You may be shocked to know that Lyme Disease is not acknowledged or treated effectively here in Australia. Mel has suffered and been bed-ridden for most of the last 14 long years with this life threatening illness and has run out of options...

Please watch Mel's story below to get a sense of the harrowing and frightening ordeal created by this horrible disease... And how you can help today.

Quick video - Mel's Story

Mel's story was on "The Project" on Channel 10 on the 14/7/2016, where she was interviewed about her illness and wrote a submission to the vital Lyme Senate Enquiry in Australia.

Leader Community Newspaper - 15 March 2016.

Mel has been in the spotlight for a large part of her life, but Chronic Lyme disease has made her feel practically invisible. Because she looks okay on the surface, hardly anyone understands how seriously ill she is. They assume that she doesn’t need any kind of support. They don't see her having severe convulsions, as these happen late at night. She has written her will, and keeps CPR kits around the house. The pain in her feet and hips make it hard to stand and walk. When using a wheelchair she cannot push herself as her arms and hands hardly work either. It's not hard to imagine how powerless this makes her feel. This powerlessness is shattering.

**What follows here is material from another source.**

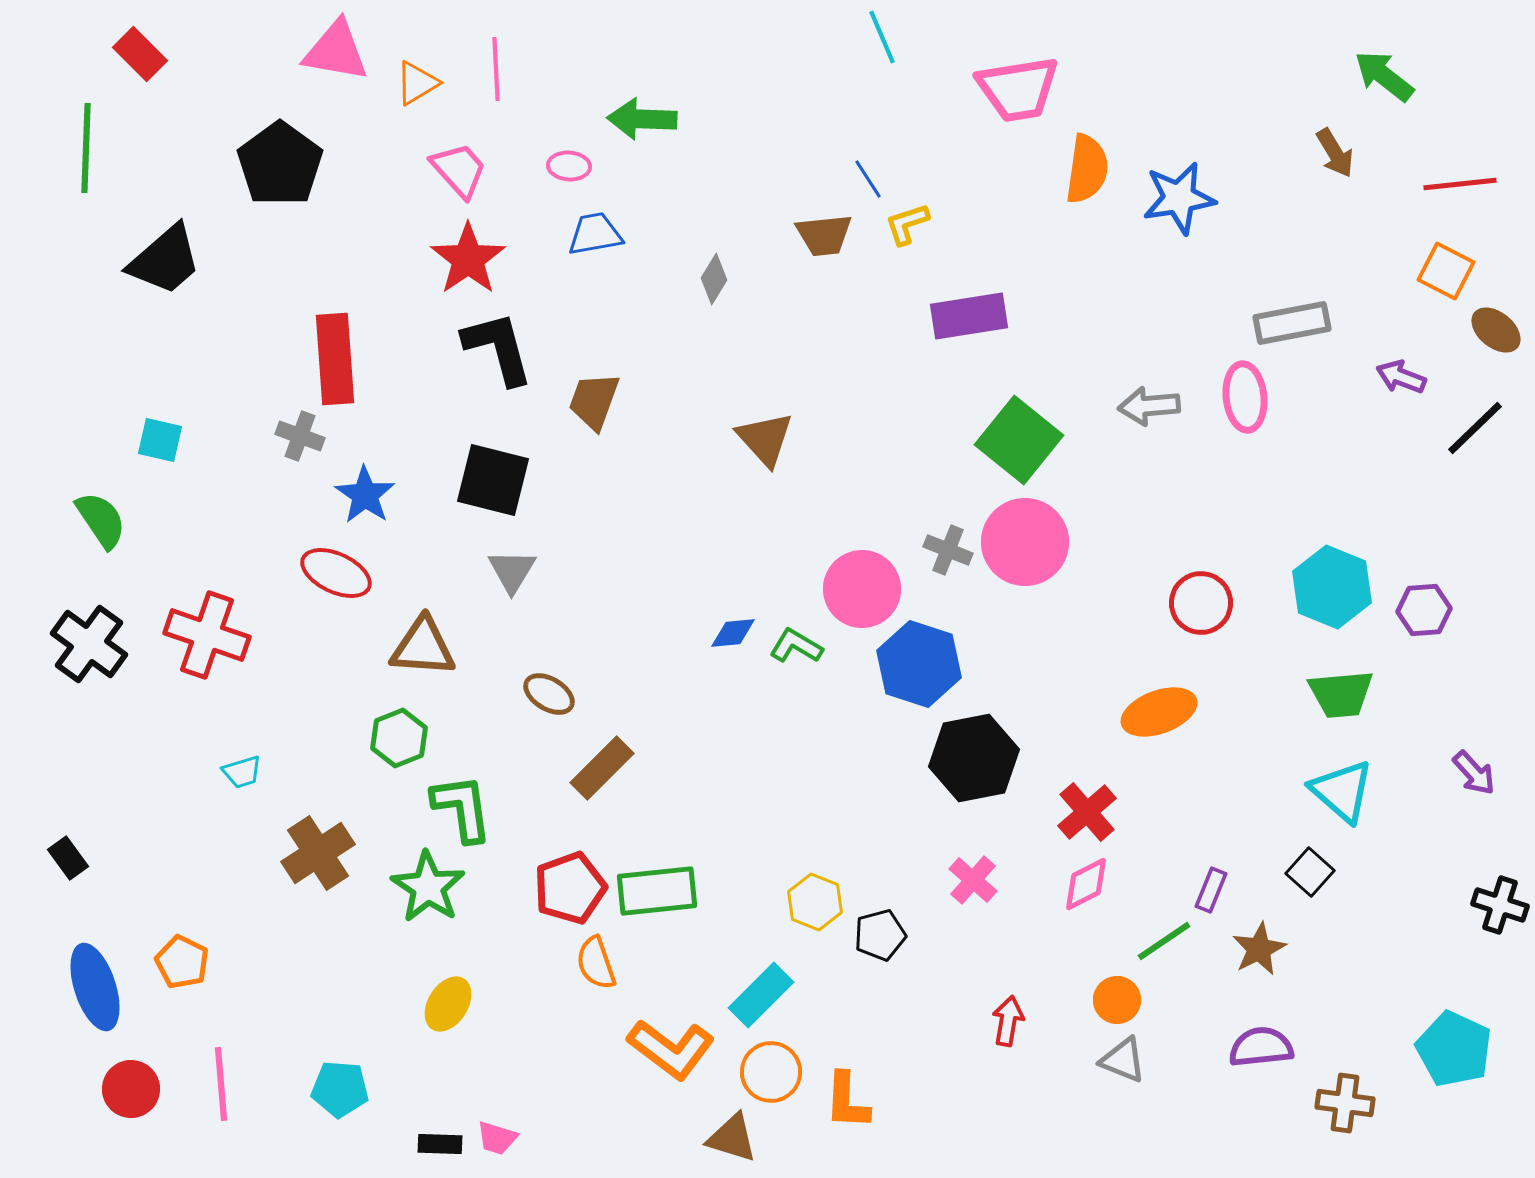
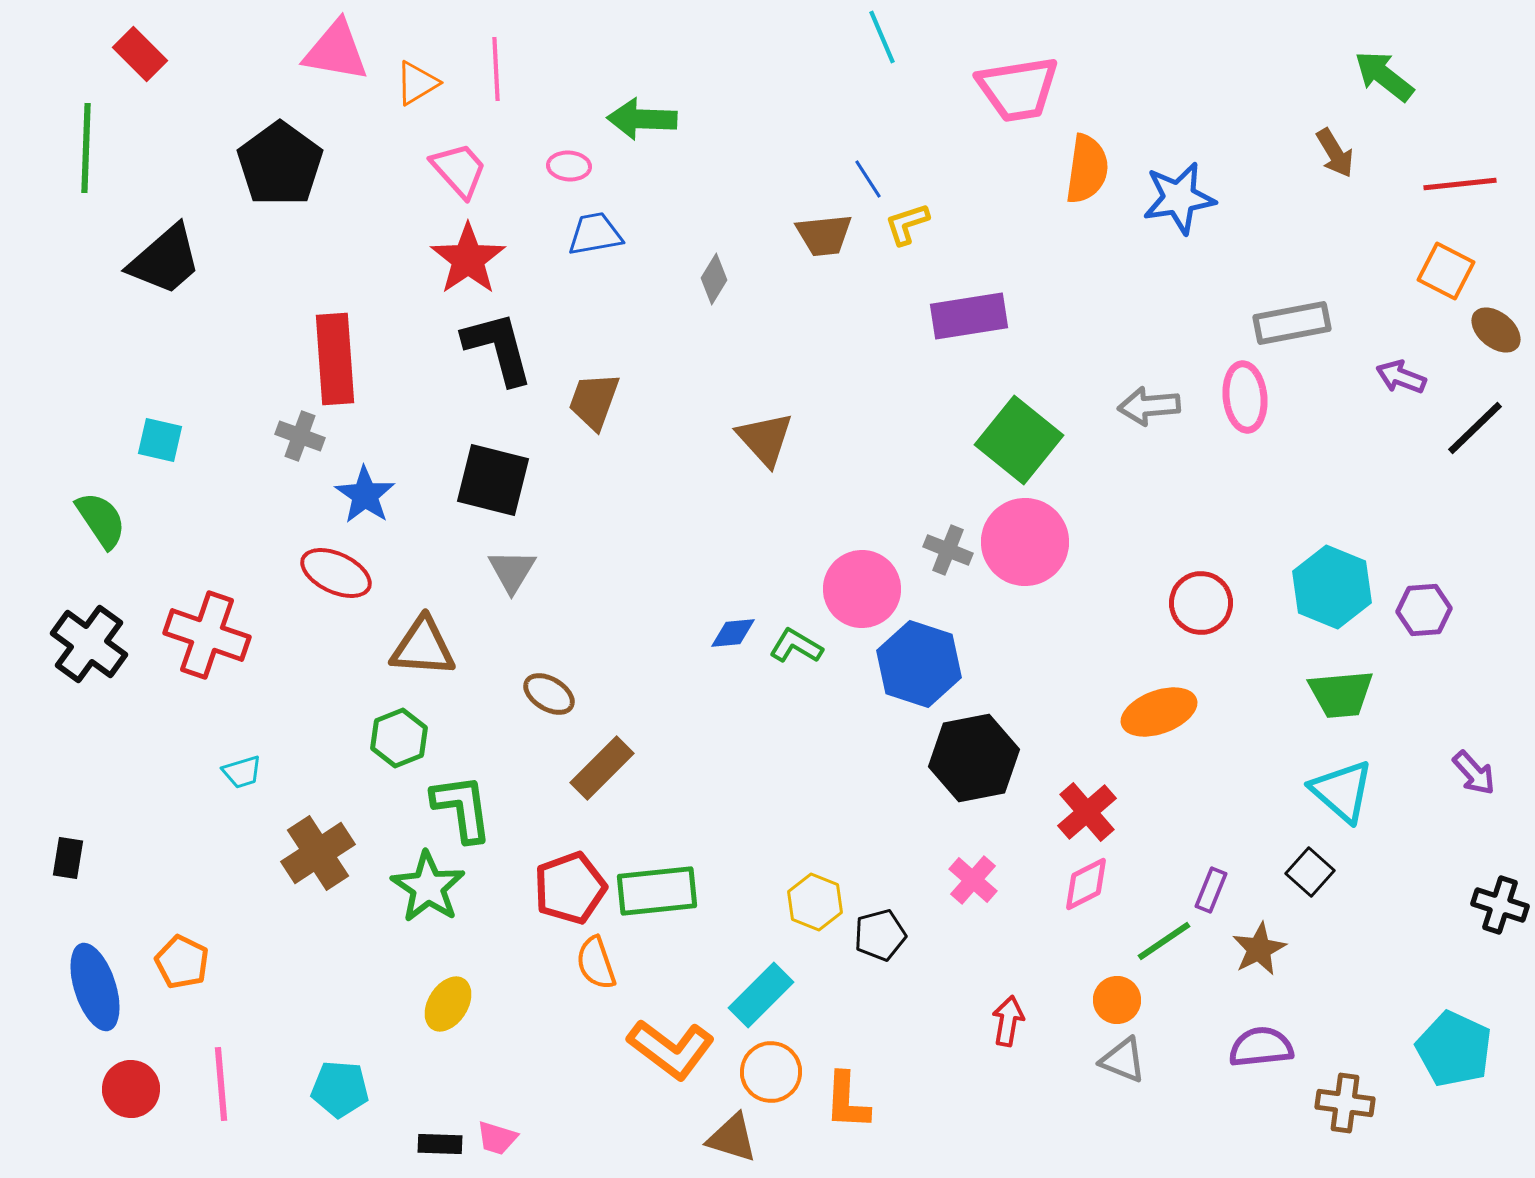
black rectangle at (68, 858): rotated 45 degrees clockwise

Chronic Lyme Disease Seizures in the kitchen Oct 2018

Here`s how you can help:

MEL`S STORY

When I was well (14 years ago) I was a professional fire performance artist, blending belly dance with fire-eating, swords, snakes, staves and chains, to name a few. This was with one of the most reputable companies in Australia. Not only was it my love, it was my profession and how I made a living. Dancing was my whole life, what made me who I am, my whole identity (I knew I would be a dancer at 5 years old). I was living my dream career until Lyme Disease struck me down.

Quick video of past fire performance, before I got really sick with Chronic Lyme Disease... As mentioned in my story, it moved into my whole body and when it reached my feet my dance career was over. (Zefirah/Azah was my old stage name).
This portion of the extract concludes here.